Honors Anatomy and Physiology students dissect cats

By Kristina Milewski

Juniors Rachel Blair and Isaiah Gum cut open the bag holding their dissection cat on Wednesday, March 28.

Kristina Milewski, features editor

With the smell of preservatives wafting around the classroom, students gather around the back table in science teacher Eric Thomas’ classroom to observe the proper techniques for dissecting a cat.

In the Silver 4 Honors Human Anatomy and Physiology class of 16 students ranging from sophomores to seniors, everyone seems surprisingly nonchalant at the task they were about to perform.

“I guess we’re just usually sitting and listening,” junior Rachel Blair said. “Now we’re actually getting our hands dirty.”

The cat dissection began on Wednesday, March 29. The students dissect every class period for four to five weeks until the end of the school year. During these class periods, the students will be able to fully dissect a preserved cat. The dissection begins with the cat’s digestive system and will finish with a lobotomy of the brain.

“Certainly you get an opportunity to see what you’ve learned by dissecting. They get to practice dissection skills if they do decide to pursue biology further. It’s also good practical knowledge for their life,” Thomas said. “They see how their own anatomy works.”

Some students in Honors Human Anatomy and Physiology found it beneficial to take Zoology prior to Anatomy as it prepared them for the cat dissection. Thomas states that students are dissecting specimens in Zoology for about 25 class periods out of the school year, ranging from sponges to fetal pigs.

“Zoology helped me a lot,” senior Kristyn Harding said. “You dissect, like, every class period.”

Another task in the dissection process is figuring out a name for the cat.

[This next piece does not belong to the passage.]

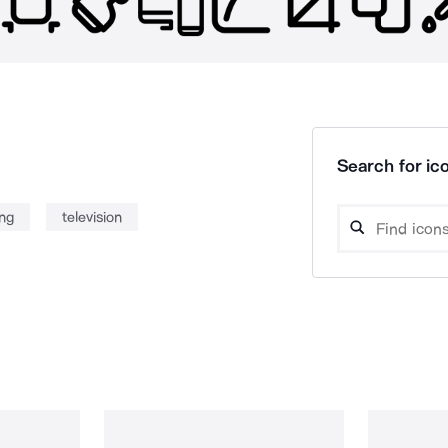
Search for ico
ing
television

Coming up with a creative name is actually part of the final grade. Seniors Megan Hightower and Brittany Zarda debated names while dissecting their cat.

“We’ve got a tough kitty,” senior Megan Hightower said. “Maybe Cathy, like Chatty Cathy. Or Jeanette, or maybe Queen Elizabeth.”

Thomas states that people don’t faint during cat dissections very often. The previous seven months of studying and learning about human anatomy has prepared them for this final project.

“I try to keep in mind that this is better because it’s for research,” senior Leah Rettig said.